As I watched the Florida returns on Tuesday evening, I was struck by the statement that the majority of Cuban-Americans in Miami-Dade voted for Trump because they had been convinced that Biden was a stalking horse for communism, from which they had fled in Cuba.
That is such a blatant lie, which Trump has been happy to promote in his rallies, and those Cuban-Americans actually believed him. It they and other Floridians had known they were being duped, it’s possible the state would have gone to Biden, and the election would have been over more quickly.
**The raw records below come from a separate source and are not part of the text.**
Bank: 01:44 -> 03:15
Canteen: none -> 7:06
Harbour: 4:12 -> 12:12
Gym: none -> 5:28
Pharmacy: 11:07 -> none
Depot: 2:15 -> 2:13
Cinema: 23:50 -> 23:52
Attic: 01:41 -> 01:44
And that’s just one of the innumerable lies which were utilized by the Trump campaign to draw voters away from the Biden/Harris ticket. How many voters, for example, believed the QAnon line that Democratic leaders like Clinton and Pelosi were part of a Satan-worshipping cult that engaged in pedophilia and drank babies’ blood?
In such a close election, any one lie that is believed by lots of people can make a difference, and the Trump campaign convinced millions of followers of so many lies that one wonders how poorly the president would have done without engaging in any of those lies and if the Russians and other hackers hadn’t spread multiple lies in 2016 as well as this year.
It’s time to realize that our country was suckered in by one of the greatest con men of all times. If you haven’t watched Frontline’s program, “The Choice 2020: Trump vs. Biden,” you can view it free online. His niece, Mary Trump, describes him as a con artist on that program and in her best selling book, Too Much and Never Enough: How My Family Created the World’s Most Dangerous Man.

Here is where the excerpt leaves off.